The effectiveness of Nivolumab on squamous NSCLC was further confirmed in a single-arm trial involving 117 cases of squamous non-small cell lung cancer. Participants in this study all experienced disease progression after undergoing platinum-based therapy and at least another systemic treatment regimen. In the cohort, 15% of patients had a total response, of which 59% had a response time of 6 months or more.
The efficacy of Nivolumab in the treatment of squamous NSCLC was confirmed in a randomized clinical study involving 272 patients, of which 135 patients received nivolumab and 137 patients received docetaxel. The primary endpoint of the study was overall survival, and it was found that nivolumab prolonged the overall survival by an average of 3.2 months compared to docetaxel. Another one-arm study involving 117 patients undergoing platinum-based chemotherapy and at least one systemic therapy for patients with advanced lung cancer further confirmed the safety and efficacy of nivolumab. The primary endpoints of the study were the objective response rate (ORR) and the proportion of patients with locally reduced or disappeared tumors. The results showed that 15% of patients produced an objective response, and 59% of patients maintained an objective response for 6 months or longer.
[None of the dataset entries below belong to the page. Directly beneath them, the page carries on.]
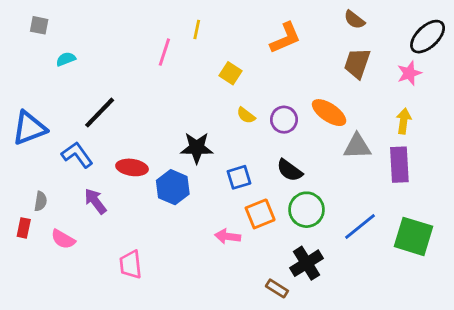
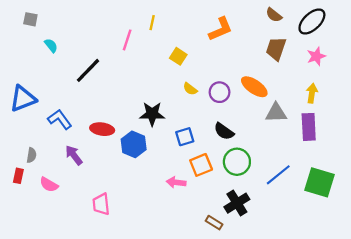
black ellipse: (428, 37) -> (312, 22), moved
cyan semicircle: (66, 59) -> (51, 45), turned 72
black line: (100, 113) -> (88, 70), moved

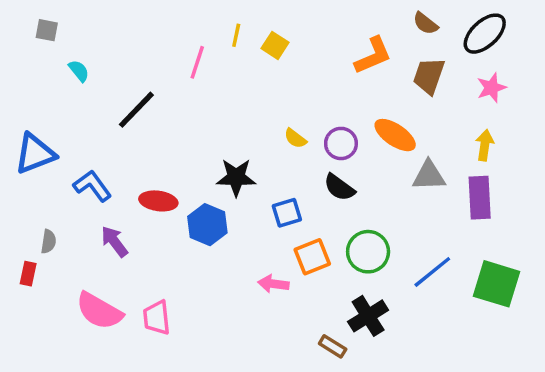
orange L-shape: (221, 29) -> (373, 56), moved
yellow square: (178, 56) -> (275, 45), moved
black semicircle: (224, 131) -> (339, 187), moved
pink semicircle: (49, 185) -> (99, 311), moved, size x1.6

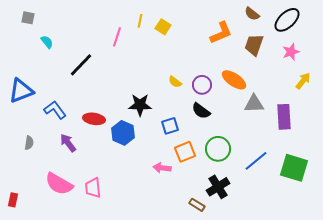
yellow arrow: (485, 145) -> (303, 81), moved, turned 30
red rectangle: (28, 274) -> (13, 200), moved

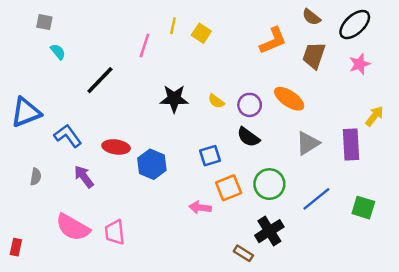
gray square: (28, 18) -> (44, 22), moved
yellow arrow: (303, 81) -> (374, 116), moved
gray triangle: (254, 104) -> (308, 143), moved, turned -30
black star: (140, 105) -> (174, 99), moved
green square: (294, 168) -> (363, 208), size x0.7

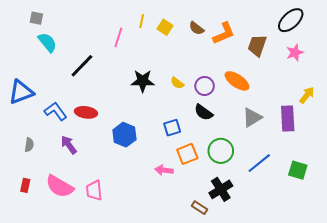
brown semicircle: (311, 17) -> (196, 28), moved
cyan semicircle: (58, 52) -> (47, 42), size x1.5
red ellipse: (116, 147) -> (86, 112), moved
red rectangle: (16, 247) -> (25, 185), moved

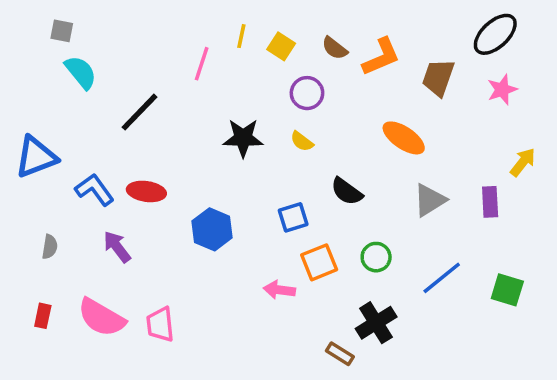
purple circle: (205, 86) -> (307, 93), moved
purple rectangle: (288, 118) -> (490, 202), size x0.7
green circle: (221, 151) -> (376, 257), size x0.7

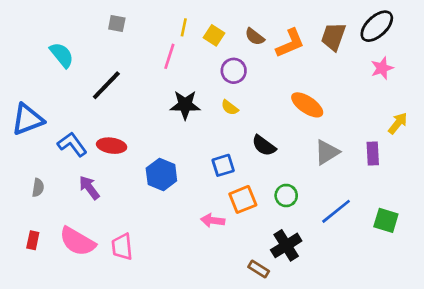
gray square: (62, 31) -> (117, 24), moved
pink line: (202, 64) -> (169, 56), moved
brown trapezoid: (438, 77) -> (333, 37), moved

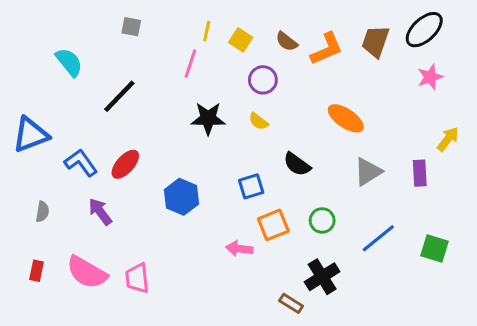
red ellipse: (112, 146) -> (125, 164), turned -56

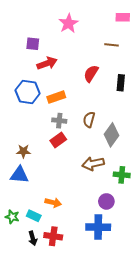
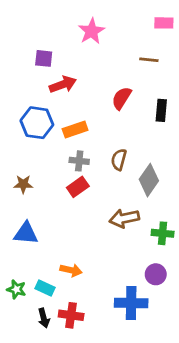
brown star: (23, 151) -> (23, 184), moved
purple circle: (106, 201) -> (156, 274), moved

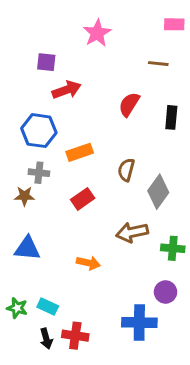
orange rectangle: (75, 130) -> (80, 152), moved
gray cross: (79, 161) -> (39, 173), moved
orange arrow: (71, 270) -> (88, 263), moved

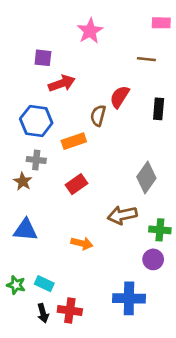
brown semicircle: (126, 170) -> (98, 116), moved
brown star: (24, 196) -> (23, 181), turned 30
purple circle: (166, 292) -> (153, 259), moved

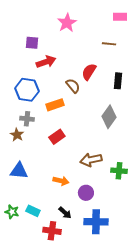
brown semicircle: (98, 116) -> (73, 86), turned 126
gray diamond: (146, 177) -> (109, 117), moved
purple circle: (153, 259) -> (86, 193), moved
black arrow: (43, 313) -> (65, 213), moved, turned -32

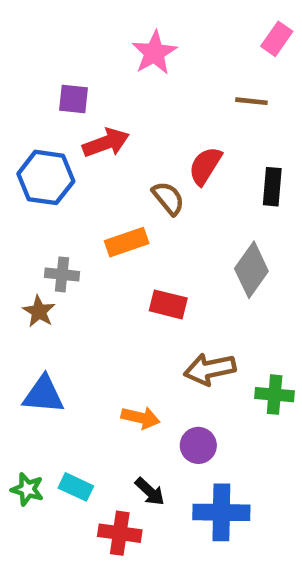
pink rectangle: (120, 17) -> (277, 39), turned -56
blue hexagon: (27, 90) -> (46, 177), moved
red rectangle: (57, 137) -> (168, 304), moved, turned 49

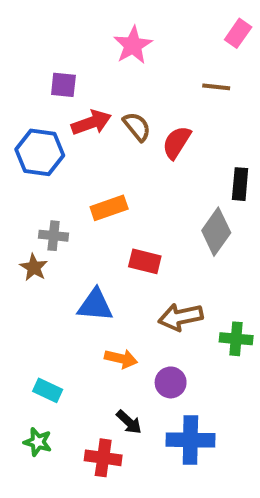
black rectangle: (272, 187) -> (240, 184), moved
brown semicircle: (168, 198) -> (137, 127), moved
blue triangle: (44, 395) -> (95, 305), moved
cyan rectangle: (76, 487) -> (48, 390), moved
green star: (27, 489) -> (38, 442), moved

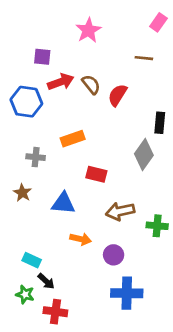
brown star: (34, 267) -> (22, 193), moved
black arrow: (129, 422) -> (46, 281), moved
red cross: (103, 458) -> (55, 312), moved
Ipilimumab (Yervoy) Ipilimumab: CTLA-4 is a negative regulator of T lymphocytes, which can inhibit its activation. Ipilimumab binds to CTLA-4 and prevents the latter from interacting with its ligand (CD80 / CD86). Blocking CTLA-4 can increase T cell activation and proliferation. The effect of Ipilimumab on melanoma is indirect, possibly through the anti-tumor immune response mediated by T cells.